WORK REQUEST =
Lines from the records below that contain the word "savoir" are to be copied out.
[[ GIVEN DATA, beginning ]]
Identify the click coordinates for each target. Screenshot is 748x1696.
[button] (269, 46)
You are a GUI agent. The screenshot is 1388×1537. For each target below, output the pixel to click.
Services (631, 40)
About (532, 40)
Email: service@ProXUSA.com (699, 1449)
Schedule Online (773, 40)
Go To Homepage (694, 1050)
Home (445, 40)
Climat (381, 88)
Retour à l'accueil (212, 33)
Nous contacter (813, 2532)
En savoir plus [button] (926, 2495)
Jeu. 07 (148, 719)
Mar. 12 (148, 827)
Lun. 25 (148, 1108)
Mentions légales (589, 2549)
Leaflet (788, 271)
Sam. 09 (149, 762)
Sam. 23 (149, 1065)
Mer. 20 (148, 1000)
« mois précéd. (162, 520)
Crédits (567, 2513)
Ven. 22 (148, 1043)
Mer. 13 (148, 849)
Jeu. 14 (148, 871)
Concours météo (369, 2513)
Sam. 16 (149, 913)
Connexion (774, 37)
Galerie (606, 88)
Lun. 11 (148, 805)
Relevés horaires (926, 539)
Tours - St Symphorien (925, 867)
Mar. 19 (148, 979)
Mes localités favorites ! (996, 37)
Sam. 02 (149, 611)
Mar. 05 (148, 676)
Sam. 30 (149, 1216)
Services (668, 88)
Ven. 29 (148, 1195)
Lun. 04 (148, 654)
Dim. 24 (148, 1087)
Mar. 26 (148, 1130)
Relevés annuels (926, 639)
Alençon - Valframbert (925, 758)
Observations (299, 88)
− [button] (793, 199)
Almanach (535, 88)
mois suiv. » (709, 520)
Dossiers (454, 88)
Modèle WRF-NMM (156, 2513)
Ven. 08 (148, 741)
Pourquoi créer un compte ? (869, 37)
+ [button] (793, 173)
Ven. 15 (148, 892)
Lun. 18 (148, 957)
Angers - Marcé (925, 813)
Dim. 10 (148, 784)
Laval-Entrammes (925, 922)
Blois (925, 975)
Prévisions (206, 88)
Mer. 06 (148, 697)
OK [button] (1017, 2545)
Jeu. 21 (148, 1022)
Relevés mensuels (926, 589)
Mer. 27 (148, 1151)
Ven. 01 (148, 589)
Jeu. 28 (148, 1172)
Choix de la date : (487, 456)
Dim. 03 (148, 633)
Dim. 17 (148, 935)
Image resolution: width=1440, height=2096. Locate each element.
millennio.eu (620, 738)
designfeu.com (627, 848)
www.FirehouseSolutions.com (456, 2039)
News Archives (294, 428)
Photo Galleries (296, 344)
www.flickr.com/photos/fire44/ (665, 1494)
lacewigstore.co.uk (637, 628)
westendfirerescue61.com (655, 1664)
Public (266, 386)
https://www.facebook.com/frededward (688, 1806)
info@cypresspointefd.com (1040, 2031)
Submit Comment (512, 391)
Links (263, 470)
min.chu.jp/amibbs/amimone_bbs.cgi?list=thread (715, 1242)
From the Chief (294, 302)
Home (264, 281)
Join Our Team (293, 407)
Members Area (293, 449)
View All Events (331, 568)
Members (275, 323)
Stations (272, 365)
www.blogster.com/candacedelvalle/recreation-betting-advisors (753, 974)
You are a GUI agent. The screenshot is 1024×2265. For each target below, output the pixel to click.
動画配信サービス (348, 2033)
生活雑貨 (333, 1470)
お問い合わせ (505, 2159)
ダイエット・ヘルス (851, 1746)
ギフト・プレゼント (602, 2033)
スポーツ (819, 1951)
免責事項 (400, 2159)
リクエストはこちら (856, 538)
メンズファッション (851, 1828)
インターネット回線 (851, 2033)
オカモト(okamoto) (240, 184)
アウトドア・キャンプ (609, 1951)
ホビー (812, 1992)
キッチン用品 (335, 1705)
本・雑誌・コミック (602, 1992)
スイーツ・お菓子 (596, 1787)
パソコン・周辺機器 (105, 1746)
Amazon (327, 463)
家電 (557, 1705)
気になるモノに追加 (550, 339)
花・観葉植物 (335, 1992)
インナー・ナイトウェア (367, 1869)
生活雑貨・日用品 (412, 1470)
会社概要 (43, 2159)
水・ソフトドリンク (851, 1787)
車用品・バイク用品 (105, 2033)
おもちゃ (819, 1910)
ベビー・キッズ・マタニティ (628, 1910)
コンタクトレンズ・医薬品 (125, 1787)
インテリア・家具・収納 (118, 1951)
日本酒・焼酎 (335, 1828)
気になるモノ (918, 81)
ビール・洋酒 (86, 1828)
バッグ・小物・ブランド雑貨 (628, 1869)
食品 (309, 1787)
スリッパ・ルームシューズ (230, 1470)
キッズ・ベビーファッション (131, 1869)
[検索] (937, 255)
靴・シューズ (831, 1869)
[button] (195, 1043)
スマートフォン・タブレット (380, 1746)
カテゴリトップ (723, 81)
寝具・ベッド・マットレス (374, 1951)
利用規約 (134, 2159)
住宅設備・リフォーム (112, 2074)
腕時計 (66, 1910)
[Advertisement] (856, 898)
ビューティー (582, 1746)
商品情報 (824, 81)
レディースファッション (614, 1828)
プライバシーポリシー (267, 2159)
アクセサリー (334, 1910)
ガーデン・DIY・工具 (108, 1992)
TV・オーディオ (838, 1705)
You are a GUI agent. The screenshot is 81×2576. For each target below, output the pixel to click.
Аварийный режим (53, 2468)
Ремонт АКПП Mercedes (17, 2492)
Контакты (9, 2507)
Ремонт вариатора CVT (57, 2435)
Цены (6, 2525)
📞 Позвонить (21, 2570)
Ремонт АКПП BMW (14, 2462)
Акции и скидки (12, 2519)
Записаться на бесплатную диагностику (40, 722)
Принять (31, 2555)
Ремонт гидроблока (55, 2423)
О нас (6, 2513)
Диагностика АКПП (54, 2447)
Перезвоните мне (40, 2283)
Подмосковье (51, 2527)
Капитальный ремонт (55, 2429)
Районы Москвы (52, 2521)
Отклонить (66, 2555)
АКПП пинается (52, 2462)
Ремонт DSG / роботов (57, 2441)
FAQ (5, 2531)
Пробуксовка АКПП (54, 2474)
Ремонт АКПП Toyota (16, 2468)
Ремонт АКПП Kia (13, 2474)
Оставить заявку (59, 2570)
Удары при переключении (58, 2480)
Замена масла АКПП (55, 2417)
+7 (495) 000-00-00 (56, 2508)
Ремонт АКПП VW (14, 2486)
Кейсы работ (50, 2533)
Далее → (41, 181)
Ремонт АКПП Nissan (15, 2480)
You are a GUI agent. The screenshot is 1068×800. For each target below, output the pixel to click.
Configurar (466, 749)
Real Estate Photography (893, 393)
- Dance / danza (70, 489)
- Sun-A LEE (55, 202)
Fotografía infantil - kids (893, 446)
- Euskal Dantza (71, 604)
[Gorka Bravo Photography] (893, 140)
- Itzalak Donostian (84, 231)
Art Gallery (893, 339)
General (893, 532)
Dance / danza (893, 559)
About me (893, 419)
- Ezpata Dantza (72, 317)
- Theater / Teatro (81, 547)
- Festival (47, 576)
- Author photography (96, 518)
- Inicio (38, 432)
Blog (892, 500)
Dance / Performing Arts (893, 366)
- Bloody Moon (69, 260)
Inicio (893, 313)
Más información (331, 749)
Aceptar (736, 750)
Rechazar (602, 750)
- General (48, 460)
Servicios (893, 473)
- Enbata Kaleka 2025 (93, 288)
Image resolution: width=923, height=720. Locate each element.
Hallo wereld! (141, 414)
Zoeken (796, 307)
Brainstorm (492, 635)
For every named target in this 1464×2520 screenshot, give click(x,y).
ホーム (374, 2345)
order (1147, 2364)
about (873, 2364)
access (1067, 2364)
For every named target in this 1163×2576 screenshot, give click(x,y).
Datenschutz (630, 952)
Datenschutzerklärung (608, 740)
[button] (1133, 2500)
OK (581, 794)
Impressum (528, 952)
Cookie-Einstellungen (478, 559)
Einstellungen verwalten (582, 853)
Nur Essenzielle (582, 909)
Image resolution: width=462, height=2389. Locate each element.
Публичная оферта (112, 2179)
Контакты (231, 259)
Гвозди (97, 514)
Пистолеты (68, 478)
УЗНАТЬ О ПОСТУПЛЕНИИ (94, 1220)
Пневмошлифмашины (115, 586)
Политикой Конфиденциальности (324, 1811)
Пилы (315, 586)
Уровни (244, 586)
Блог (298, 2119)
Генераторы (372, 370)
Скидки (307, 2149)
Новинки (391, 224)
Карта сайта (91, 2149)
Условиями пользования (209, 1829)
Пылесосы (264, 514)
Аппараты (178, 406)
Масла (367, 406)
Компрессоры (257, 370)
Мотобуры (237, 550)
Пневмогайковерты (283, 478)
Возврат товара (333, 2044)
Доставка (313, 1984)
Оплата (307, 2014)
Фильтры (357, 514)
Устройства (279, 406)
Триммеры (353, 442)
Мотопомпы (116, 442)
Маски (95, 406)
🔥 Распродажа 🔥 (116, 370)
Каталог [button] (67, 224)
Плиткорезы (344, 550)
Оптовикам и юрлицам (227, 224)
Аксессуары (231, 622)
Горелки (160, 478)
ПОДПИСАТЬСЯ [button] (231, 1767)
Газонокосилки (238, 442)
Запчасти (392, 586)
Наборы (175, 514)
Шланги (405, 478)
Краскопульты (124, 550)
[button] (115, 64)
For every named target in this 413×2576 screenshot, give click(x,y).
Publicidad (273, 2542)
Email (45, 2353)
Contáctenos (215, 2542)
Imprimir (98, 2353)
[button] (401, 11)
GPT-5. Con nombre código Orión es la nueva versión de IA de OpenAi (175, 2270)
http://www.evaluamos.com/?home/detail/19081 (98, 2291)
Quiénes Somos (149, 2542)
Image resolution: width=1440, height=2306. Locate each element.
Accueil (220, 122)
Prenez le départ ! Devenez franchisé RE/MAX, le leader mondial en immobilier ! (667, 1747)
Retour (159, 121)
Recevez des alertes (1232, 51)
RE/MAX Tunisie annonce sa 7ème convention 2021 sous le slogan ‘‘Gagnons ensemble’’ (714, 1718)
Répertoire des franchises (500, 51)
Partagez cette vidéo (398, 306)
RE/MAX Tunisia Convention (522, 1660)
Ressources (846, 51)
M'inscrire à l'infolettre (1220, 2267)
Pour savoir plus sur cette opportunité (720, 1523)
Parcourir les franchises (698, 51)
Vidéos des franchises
[[ GIVEN DATA, end ]]
ANSWER TO THIS TASK =
En savoir plus [button] (926, 2495)
Pour savoir plus sur cette opportunité (720, 1523)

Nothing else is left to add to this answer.